Barrington Mobil station to pay $20,000 for gasoline leak
A Mobil gas station in Barrington will have to pay a $20,000 civil penalty for a gasoline leak that contaminated soil and groundwater, and caused vapors to enter neighboring homes.
Illinois Attorney General Lisa Madigan announced the penalty Monday as part of a settlement with defendant Shri Balaji Inc., an Illinois corporation that owned the Mobil station at 504 E. Main St. near Route 14.
"This order will protect the community by ensuring that the company will identify and remediate any remaining contamination," Madigan said in a statement.
The settlement also requires the owner to submit a remediation plan to the Illinois Environmental Protection Agency, as well as report soil and groundwater sampling and monitoring tests to the agency, Madigan's office said.
The owner of the Mobil station declined comment Tuesday morning on the settlement.
On Feb. 11, the Illinois Attorney General's office filed a complaint against the owner, saying its underground gasoline tank had been leaking unknown amounts of gas since at least Jan. 25.

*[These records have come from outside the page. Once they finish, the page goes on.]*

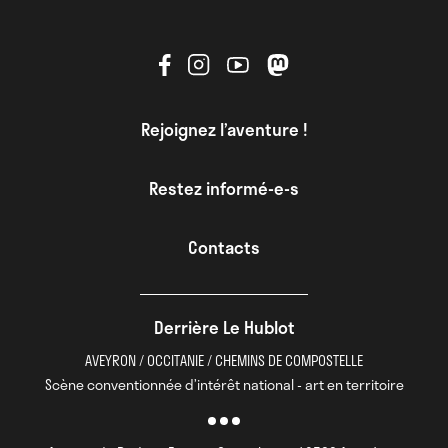
Rejoignez l’aventure !
Restez informé-e-s
Contacts
Derrière Le Hublot
AVEYRON / OCCITANIE / CHEMINS DE COMPOSTELLE
Scène conventionnée d’intérêt national - art en territoire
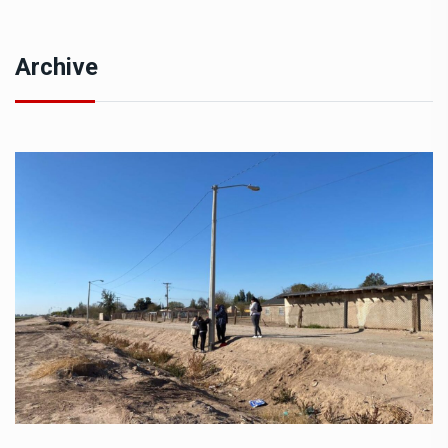
Archive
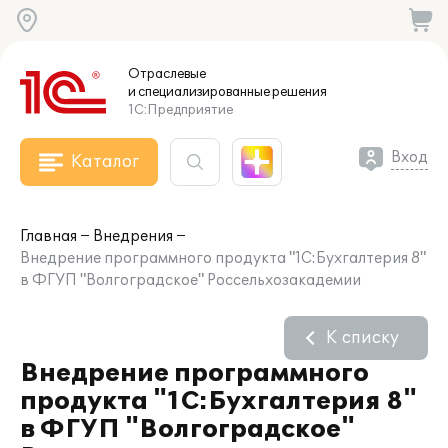
Отраслевые
и специализированные
решения
1С:Предприятие
Вход
Каталог
Главная
Внедрения
Внедрение программного продукта "1С:Бухгалтерия 8"
в ФГУП "Волгоградское" Россельхозакадемии
К списку
Внедрение программного
продукта "1С:Бухгалтерия 8"
в ФГУП "Волгоградское"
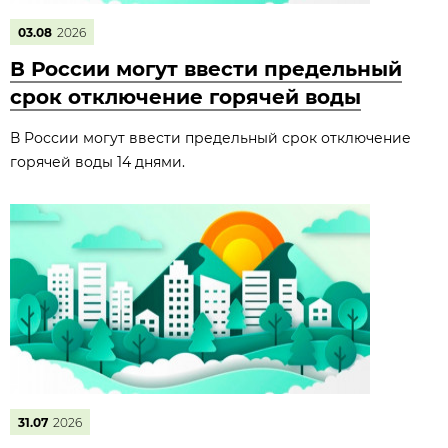
03.08
2026
В России могут ввести предельный
срок отключение горячей воды
В России могут ввести предельный срок отключение
горячей воды 14 днями.
31.07
2026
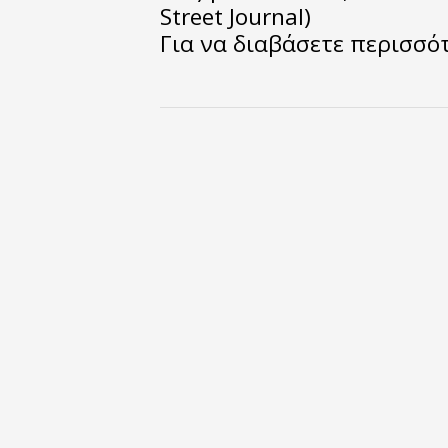
Street Journal)
Για να διαβάσετε περισσ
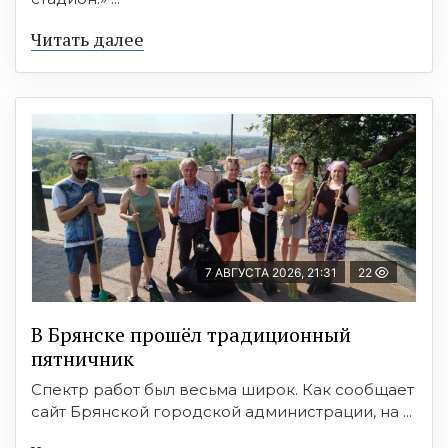
Читать далее
7 АВГУСТА 2026, 21:31
22
В Брянске прошёл традиционный
пятничник
Спектр работ был весьма широк. Как сообщает
сайт Брянской городской администрации, на ...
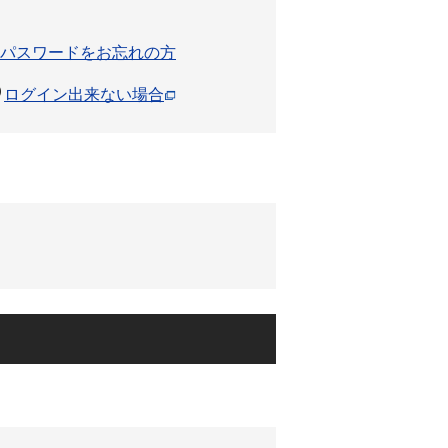
パスワードをお忘れの方
ログイン出来ない場合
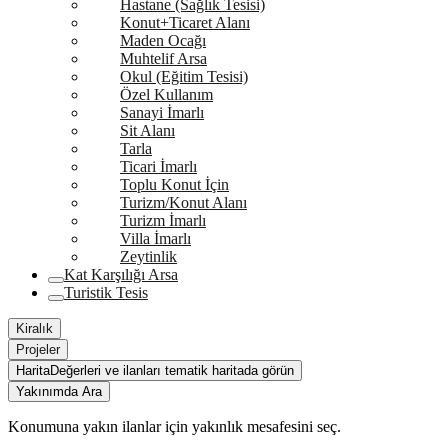
Hastane (Sağlık Tesisi)
Konut+Ticaret Alanı
Maden Ocağı
Muhtelif Arsa
Okul (Eğitim Tesisi)
Özel Kullanım
Sanayi İmarlı
Sit Alanı
Tarla
Ticari İmarlı
Toplu Konut İçin
Turizm/Konut Alanı
Turizm İmarlı
Villa İmarlı
Zeytinlik
Kat Karşılığı Arsa
Turistik Tesis
Kiralık
Projeler
Harita
Değerleri ve ilanları tematik haritada görün
Yakınımda Ara
Konumuna yakın ilanlar için yakınlık mesafesini seç.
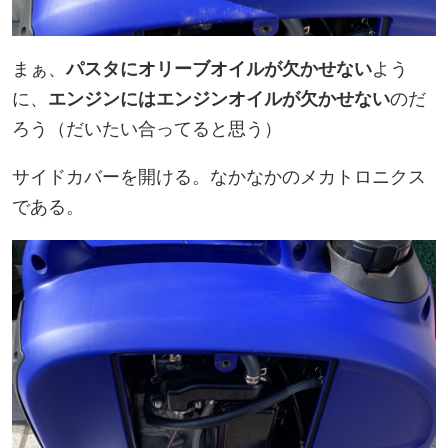
まぁ、
パスタにオリーブオイルが欠かせない
よう
に、
エンジンにはエンジンオイルが欠かせない
のだ
ろう（だいたい合ってると思う）
サイドカバーを開ける。なかなかのメカトロニクス
である。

"The leak was discovered after residents complained of gasoline odors in their homes," according to a news release from Madigan's office. "The complaint alleges leaking gasoline flowed into the soil and groundwater and entered the adjacent sanitary sewer system."
The Mobil station first closed Jan. 25 after homeowners complained of a gasoline smell in their homes.
Barrington officials shut down the station again at 3 p.m. the next day, just six hours after it reopened for business that morning.
"The village went back to the gas station and determined petroleum was still found (Jan. 26) leaking into the sanitary sewer," Barrington Village Manager Jeff Lawler said in January.
According to Lawler, a pressure line leaked in a gasoline pump, causing gas to travel underground to a sanitary sewer in the station's parking lot.
He said the gas station's owner hired an environmental contractor to pump water and fuel from under the parking lot into a tanker truck for removal and testing. The station opened again Jan. 29.
Village officials have said work crews installed plastic lining inside the entire sewer line, preventing gas from seeping into it again. The Illinois EPA also approved the plan, Lawler said.
After both incidents, village workers monitored the area with air-testing equipment and did not detect any levels of concentration, Lawler has said.